The other complication is, all these numbers do change accordingly to the object being shot, the object distance, the color of the object, etc. The same 50mm lens can deliver an MTF approaching 50% at f/8, and 33% at f/1.8, when shooting a distant building. Building windows are good targets since they are high-contrast. It is possible that post-processing worked better with colored objects (the building I shot was green, with white window frames; green and white are different colors, while black and white are shares of a single color: gray).
This performance difference for different colors is probably one of the ingredients of the "secret sauce" that DxOMark uses to estimate effective megapixels.
The relationship between MTF and megapixels is related to the so-called Nyquist limit, that affects all digital media. In order to represent a signal with frequency f, it takes at least 2f samples, or pixels.

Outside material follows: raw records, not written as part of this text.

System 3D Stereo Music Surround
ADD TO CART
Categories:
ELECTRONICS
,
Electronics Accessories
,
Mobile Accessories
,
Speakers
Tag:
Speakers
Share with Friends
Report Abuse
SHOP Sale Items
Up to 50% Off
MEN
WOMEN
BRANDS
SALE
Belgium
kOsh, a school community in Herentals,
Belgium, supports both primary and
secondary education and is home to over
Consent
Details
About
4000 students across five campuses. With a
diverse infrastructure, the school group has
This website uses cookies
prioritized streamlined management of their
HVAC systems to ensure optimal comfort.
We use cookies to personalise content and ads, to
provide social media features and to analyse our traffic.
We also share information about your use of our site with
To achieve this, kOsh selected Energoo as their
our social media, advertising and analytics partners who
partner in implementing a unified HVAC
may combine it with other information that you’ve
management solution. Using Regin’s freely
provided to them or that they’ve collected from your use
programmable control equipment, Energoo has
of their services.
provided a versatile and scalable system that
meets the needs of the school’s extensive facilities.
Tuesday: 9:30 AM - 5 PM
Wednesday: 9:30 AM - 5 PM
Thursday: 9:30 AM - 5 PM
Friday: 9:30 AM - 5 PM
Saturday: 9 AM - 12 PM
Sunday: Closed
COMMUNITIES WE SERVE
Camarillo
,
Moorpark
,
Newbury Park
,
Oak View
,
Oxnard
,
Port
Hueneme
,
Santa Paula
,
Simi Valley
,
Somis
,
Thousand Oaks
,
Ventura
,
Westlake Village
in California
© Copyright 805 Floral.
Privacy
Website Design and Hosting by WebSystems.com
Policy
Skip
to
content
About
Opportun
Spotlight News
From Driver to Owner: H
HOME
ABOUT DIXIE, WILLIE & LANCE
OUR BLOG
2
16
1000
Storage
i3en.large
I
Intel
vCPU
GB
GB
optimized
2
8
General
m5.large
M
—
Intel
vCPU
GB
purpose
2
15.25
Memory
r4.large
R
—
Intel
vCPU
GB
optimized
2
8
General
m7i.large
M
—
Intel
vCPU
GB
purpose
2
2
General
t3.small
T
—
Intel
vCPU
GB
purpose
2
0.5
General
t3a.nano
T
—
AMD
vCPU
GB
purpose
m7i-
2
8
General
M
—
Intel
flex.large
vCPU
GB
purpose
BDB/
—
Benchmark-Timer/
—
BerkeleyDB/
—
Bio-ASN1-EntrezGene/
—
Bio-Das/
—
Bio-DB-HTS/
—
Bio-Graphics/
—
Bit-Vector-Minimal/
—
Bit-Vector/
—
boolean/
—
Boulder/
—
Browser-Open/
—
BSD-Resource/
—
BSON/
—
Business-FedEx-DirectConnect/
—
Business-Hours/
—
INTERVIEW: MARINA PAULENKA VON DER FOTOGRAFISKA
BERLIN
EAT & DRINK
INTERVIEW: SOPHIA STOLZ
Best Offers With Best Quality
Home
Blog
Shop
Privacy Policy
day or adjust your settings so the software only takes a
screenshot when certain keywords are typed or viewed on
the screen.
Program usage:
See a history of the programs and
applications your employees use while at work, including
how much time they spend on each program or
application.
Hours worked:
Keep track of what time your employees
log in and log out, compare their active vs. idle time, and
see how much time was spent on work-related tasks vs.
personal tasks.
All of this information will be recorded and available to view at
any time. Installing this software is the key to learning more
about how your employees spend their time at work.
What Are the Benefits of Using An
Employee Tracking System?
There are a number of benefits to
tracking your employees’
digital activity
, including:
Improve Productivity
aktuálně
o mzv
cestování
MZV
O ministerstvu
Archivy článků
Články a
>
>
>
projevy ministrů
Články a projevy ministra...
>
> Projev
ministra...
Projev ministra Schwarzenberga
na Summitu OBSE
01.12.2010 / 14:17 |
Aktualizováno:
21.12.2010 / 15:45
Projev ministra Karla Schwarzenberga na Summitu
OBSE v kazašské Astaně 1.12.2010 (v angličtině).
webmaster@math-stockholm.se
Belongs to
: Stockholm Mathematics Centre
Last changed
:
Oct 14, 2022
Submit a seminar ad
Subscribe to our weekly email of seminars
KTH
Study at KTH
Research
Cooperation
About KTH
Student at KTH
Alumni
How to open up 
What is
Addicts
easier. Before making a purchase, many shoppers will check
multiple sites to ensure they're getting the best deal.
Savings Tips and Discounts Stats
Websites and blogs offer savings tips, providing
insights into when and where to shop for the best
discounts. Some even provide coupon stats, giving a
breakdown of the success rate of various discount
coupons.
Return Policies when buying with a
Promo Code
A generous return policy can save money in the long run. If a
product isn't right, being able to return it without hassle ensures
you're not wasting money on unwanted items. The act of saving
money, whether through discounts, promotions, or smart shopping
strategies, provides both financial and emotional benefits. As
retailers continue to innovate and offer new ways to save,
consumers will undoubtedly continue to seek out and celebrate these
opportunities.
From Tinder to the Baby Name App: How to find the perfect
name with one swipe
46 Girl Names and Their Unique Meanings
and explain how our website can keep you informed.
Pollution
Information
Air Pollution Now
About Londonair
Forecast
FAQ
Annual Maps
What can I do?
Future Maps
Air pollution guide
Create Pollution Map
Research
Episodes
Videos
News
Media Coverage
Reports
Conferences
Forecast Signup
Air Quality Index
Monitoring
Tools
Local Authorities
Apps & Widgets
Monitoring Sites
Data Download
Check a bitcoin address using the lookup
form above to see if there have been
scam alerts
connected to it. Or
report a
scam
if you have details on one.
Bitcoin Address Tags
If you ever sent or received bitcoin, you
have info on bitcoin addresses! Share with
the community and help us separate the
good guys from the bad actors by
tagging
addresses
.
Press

For example, to represent a "zebra" pattern — black and white lines — it takes at least one pixel per line. Black pixel, white pixel, black, white... Quite clear, right? 60 line pairs take 120 pixels, at least, to encode this zebra pattern in digital form.
This limit is absolute, one cannot escape it. If one tries to represent a higher-frequency signal e.g. 90 line pairs with the same 120 pixels, the final result is a false signal of 30 line pairs. It is the dreaded aliasing or moiré, that adds false patterns to an image. Feed the pixels with a finer pattern than Nyquist limit is not only useless, it spoils the image.
The Nyquist limit is theoretical, and assumes a perfect decoding that by definition cannot be implemented. If the digital-analog decoder (in the case of a picture, such decoder would be a screen or a printer) is not perfect, the moiré and aliasing effects show in frequencies below the Nyquist limit. Still using the same example, the 120 pixels would have trouble to represent any signal above 30 or 40 line pairs in practice.
The Nyquist limit, as far as the theory goes, guarantees an MTF of 100% until the cut-off frequency, and 0% above it. It is clear that we can represent 60 line pairs in 120 pixels with 100% MTF, since the pixels can have alternate colors, but 40 line pairs in 120 pixels does not have such a sharp relationship. The MTF must be lower than 100% for this case. Indeed the solution to avoid moiré and aliasing is a low-pass filter that reduces MTF as the frequency increases.
Until 2012 or 2013, every sensor had an OLPF filter, that took some sharpness but avoided moiré. The ideal OLPF filter would reduce the MTF gradually from 100% to 50% in the vicinity of Nyquist cut-off frequency, and down to 0% above it. But such a filter is physically impossible. Every OLPF takes sharpness because it must depress the MTF more than strictly necessary in order to avoid moiré effectively.
The current trend is to abolish the OLPF filter. First, because the lens themselves have limited resolution when compared with modern sensors, so they already are doing the role of a low-pass filter. Filtering twice degrades the image; if an OLPF filter limits the effective resolution to 20MP and the lens is also 20MP, the combinations yields only 10MP. Second, fixing the moiré in software is viable these days.